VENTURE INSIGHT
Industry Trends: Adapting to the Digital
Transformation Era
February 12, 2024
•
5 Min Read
——————————
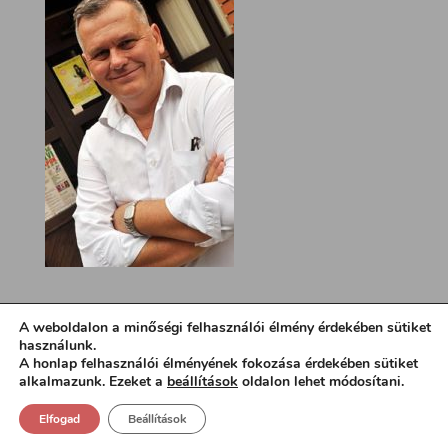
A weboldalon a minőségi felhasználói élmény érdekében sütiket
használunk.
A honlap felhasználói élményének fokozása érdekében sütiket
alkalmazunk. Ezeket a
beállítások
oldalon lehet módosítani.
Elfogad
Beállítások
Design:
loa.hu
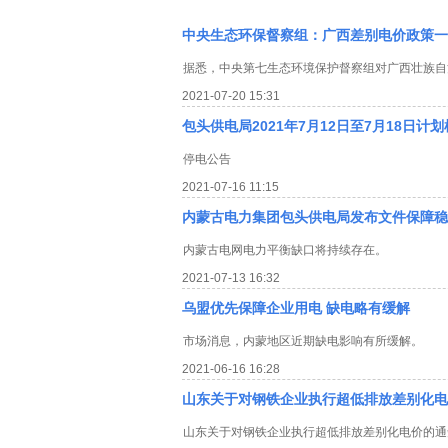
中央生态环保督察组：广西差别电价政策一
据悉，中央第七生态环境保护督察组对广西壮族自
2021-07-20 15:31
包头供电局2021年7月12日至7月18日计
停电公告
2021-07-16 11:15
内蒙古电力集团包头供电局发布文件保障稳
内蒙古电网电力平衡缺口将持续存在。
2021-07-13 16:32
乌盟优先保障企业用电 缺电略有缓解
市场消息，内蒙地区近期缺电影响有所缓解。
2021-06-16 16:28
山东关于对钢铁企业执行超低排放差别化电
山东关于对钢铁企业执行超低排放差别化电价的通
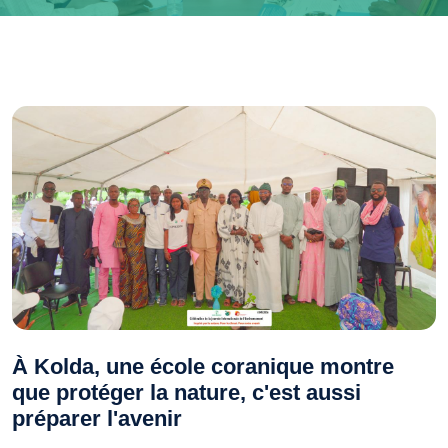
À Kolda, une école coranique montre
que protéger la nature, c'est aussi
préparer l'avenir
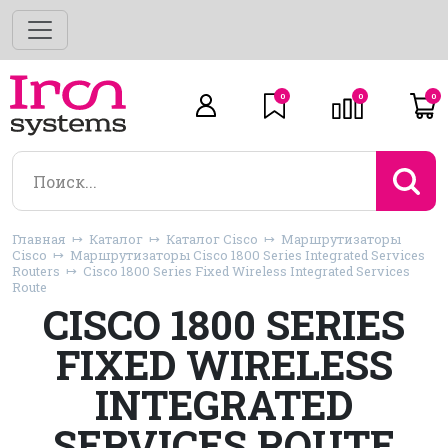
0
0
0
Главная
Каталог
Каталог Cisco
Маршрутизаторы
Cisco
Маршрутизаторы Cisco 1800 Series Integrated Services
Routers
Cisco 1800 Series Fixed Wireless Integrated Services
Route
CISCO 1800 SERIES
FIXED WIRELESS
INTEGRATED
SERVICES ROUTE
——————————
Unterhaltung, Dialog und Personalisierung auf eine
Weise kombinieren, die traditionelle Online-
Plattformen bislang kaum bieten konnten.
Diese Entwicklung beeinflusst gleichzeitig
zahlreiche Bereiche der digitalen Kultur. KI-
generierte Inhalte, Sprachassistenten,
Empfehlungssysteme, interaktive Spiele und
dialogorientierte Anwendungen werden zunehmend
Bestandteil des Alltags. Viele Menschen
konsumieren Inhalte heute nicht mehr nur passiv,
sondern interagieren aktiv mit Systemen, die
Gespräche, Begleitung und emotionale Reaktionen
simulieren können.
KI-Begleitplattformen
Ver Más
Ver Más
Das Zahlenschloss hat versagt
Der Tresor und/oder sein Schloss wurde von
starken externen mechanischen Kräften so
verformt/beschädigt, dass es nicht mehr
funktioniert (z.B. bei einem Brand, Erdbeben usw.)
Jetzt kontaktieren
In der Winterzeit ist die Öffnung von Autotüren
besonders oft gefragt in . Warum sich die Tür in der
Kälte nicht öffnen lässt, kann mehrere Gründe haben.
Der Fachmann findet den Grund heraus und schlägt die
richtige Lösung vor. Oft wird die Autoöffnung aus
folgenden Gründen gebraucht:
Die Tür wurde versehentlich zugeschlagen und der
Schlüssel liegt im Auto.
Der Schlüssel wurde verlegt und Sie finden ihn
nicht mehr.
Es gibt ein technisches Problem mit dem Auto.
——————————
**EXERCISE DESCRIPTION**
Please reproduce exactly the lines in the listing above from the one containing "Empfehlungssysteme, interaktive Spiele und" through the one containing "Der Tresor und/oder sein Schloss wurde von", both included, and nothing more.

**ANSWER TO THIS TASK**
Empfehlungssysteme, interaktive Spiele und
dialogorientierte Anwendungen werden zunehmend
Bestandteil des Alltags. Viele Menschen
konsumieren Inhalte heute nicht mehr nur passiv,
sondern interagieren aktiv mit Systemen, die
Gespräche, Begleitung und emotionale Reaktionen
simulieren können.
KI-Begleitplattformen
Ver Más
Ver Más
Das Zahlenschloss hat versagt
Der Tresor und/oder sein Schloss wurde von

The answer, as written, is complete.